Las Vegas, NV-based Southwest Gas Corp., the gas-only utility distributor to 1.6 million customers in three states, reported decreased first-quarter profits, with warmer-than-normal weather and higher operating costs cited as the chief culprits. Net income was $32.8 million, or 88 cents/basic share, in the first quarter, down from $41 million, or $1.19/basic share, in the same period in 2004.

For the 12-month period ending March 31, 2005, net income was $48.6 million, or $1.35/basic share, compared with $54 million, or $1.59/basic share, for the same 12 months ending a year earlier.

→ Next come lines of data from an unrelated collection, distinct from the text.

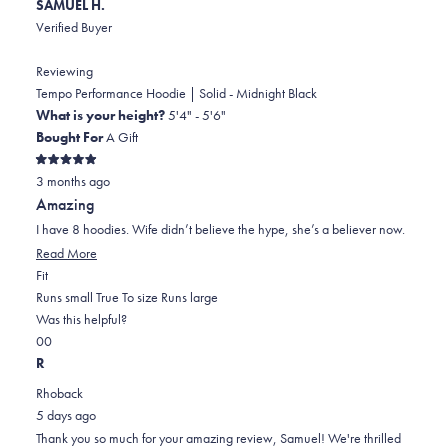
SAMUEL H.
Verified Buyer
Reviewing
Tempo Performance Hoodie | Solid - Midnight Black
What is your height?
5'4" - 5'6"
Bought For
A Gift
Rated
3 months ago
5
out
Amazing
of
5
I have 8 hoodies. Wife didn’t believe the hype, she’s a believer now.
stars
Read
Read More
Rated
more
Fit
0.0
about
Runs small
True To size
Runs large
on
this
Was this helpful?
Yes,
No,
a
review
0
0
this
people
this
scale
people
R
review
voted
review
of
voted
Rhoback
from
yes
from
minus
no
5 days ago
SAMUEL
SAMUEL
2
Thank you so much for your amazing review, Samuel! We're thrilled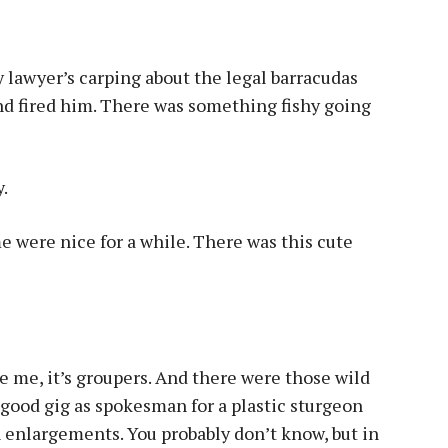
my lawyer’s carping about the legal barracudas
and fired him. There was something fishy going
y.
were nice for a while. There was this cute
ke me, it’s groupers. And there were those wild
good gig as spokesman for a plastic sturgeon
n enlargements. You probably don’t know, but in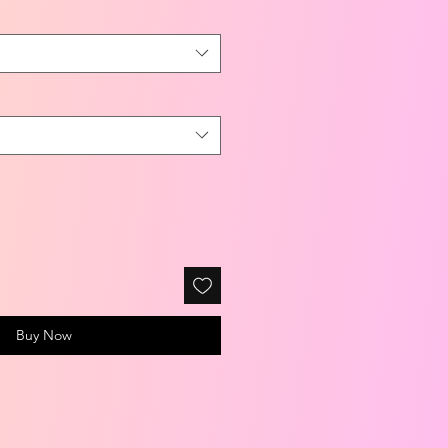
Buy Now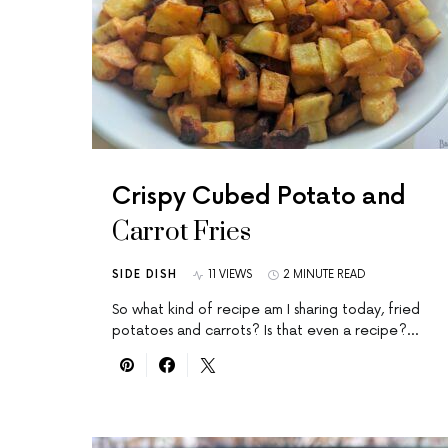
Crispy Cubed Potato and
Carrot Fries
SIDE DISH
11 VIEWS
2 MINUTE READ
So what kind of recipe am I sharing today, fried
potatoes and carrots? Is that even a recipe?…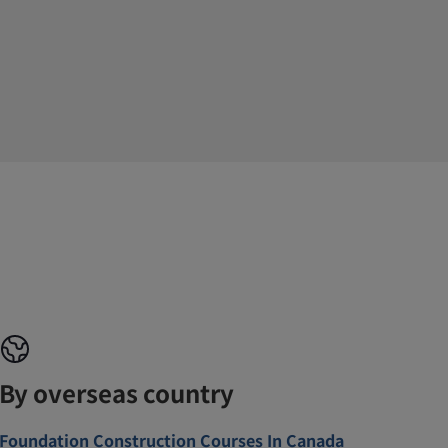
By overseas country
Foundation Construction Courses In Canada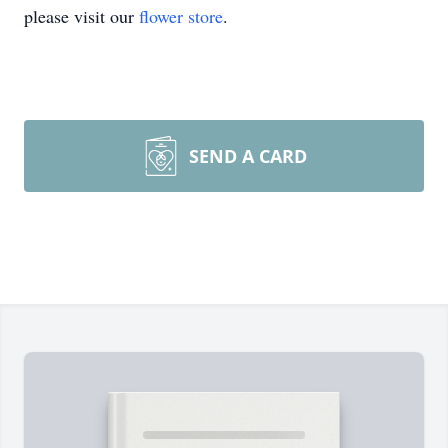
please visit our
flower store
.
SEND A CARD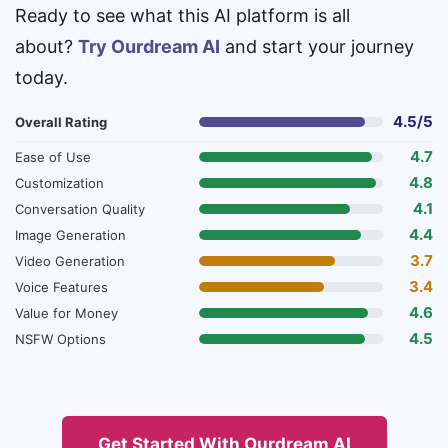
Ready to see what this AI platform is all
about?
Try Ourdream AI
and start your journey
today.
4.5/5
Overall Rating
4.7
Ease of Use
4.8
Customization
4.1
Conversation Quality
4.4
Image Generation
3.7
Video Generation
3.4
Voice Features
4.6
Value for Money
4.5
NSFW Options
Get Started With Ourdream AI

Southwest said “a decline in operating results from the gas utility operations was partially offset by improved results for its construction services unit.”

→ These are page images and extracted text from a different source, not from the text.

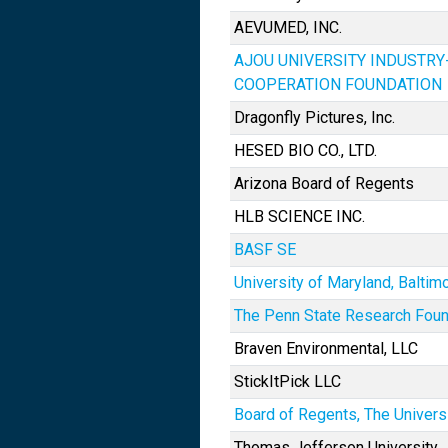
AEVUMED, INC.
AJOU UNIVERSITY INDUSTR
COOPERATION FOUNDATION
Dragonfly Pictures, Inc.
HESED BIO CO., LTD.
Arizona Board of Regents
HLB SCIENCE INC.
BASF SE
University of Maryland, Baltim
The Penn State Research Foun
Braven Environmental, LLC
StickItPick LLC
Board of Regents, The Univers
Thomas Jefferson University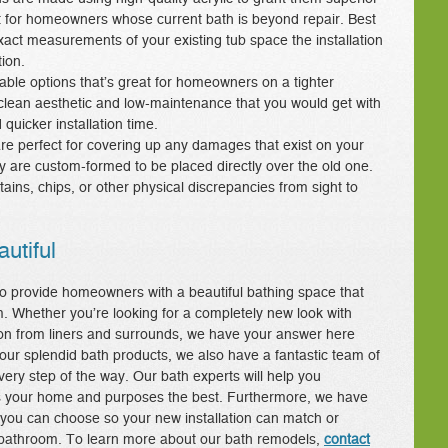
eat for homeowners whose current bath is beyond repair. Best
xact measurements of your existing tub space the installation
ion.
dable options that’s great for homeowners on a tighter
 clean aesthetic and low-maintenance that you would get with
quicker installation time.
re perfect for covering up any damages that exist on your
ey are custom-formed to be placed directly over the old one.
tains, chips, or other physical discrepancies from sight to
utiful
o provide homeowners with a beautiful bathing space that
m. Whether you’re looking for a completely new look with
ion from liners and surrounds, we have your answer here
o our splendid bath products, we also have a fantastic team of
very step of the way. Our bath experts will help you
its your home and purposes the best. Furthermore, we have
 you can choose so your new installation can match or
le bathroom. To learn more about our bath remodels,
contact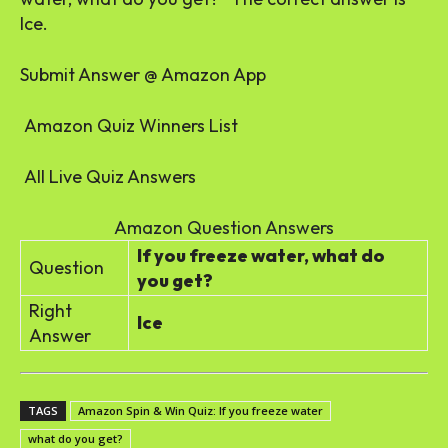
Ice.
Submit Answer @ Amazon App
Amazon Quiz Winners List
All Live Quiz Answers
Amazon Question Answers
If you freeze water, what do
Question
you get?
Right
Ice
Answer
TAGS
Amazon Spin & Win Quiz: If you freeze water
what do you get?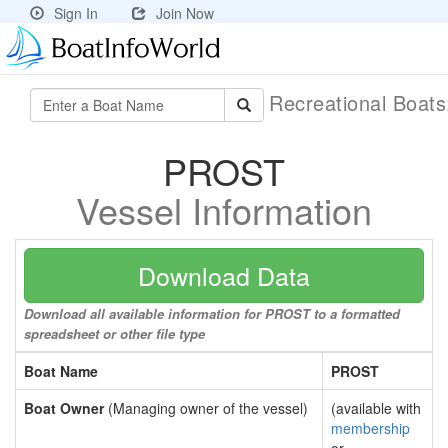
Sign In
Join Now
Recreational Boat
PROST
Vessel Information
Download Data
Download all available information for PROST to a formatted
spreadsheet or other file type
Boat Name
PROST
Boat Owner
(Managing owner of the vessel)
(available with
membership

A key part of the decline was the lack of a rate decision in Arizona, Southwest’s largest operating area, according to CEO Jeffrey Shaw. “Rate design changes in recent rate case decisions in Nevada and California have mitigated the impact of weather on operating margins, and rate relief granted in these jurisdictions has helped compensate for increased costs,” Shaw said, adding that financial results from Arizona, however, reflect the impact of weather and the increased costs.

“The rate case on file in Arizona addresses these rate design and rate relief issues, and we are hopeful that a favorable decision will be received later this year.”

For the quarter, Southwest’s net operating expenses and financing costs both jumped up 6%, while overall customer growth continued at 5%, one of the fastest rates in the nation.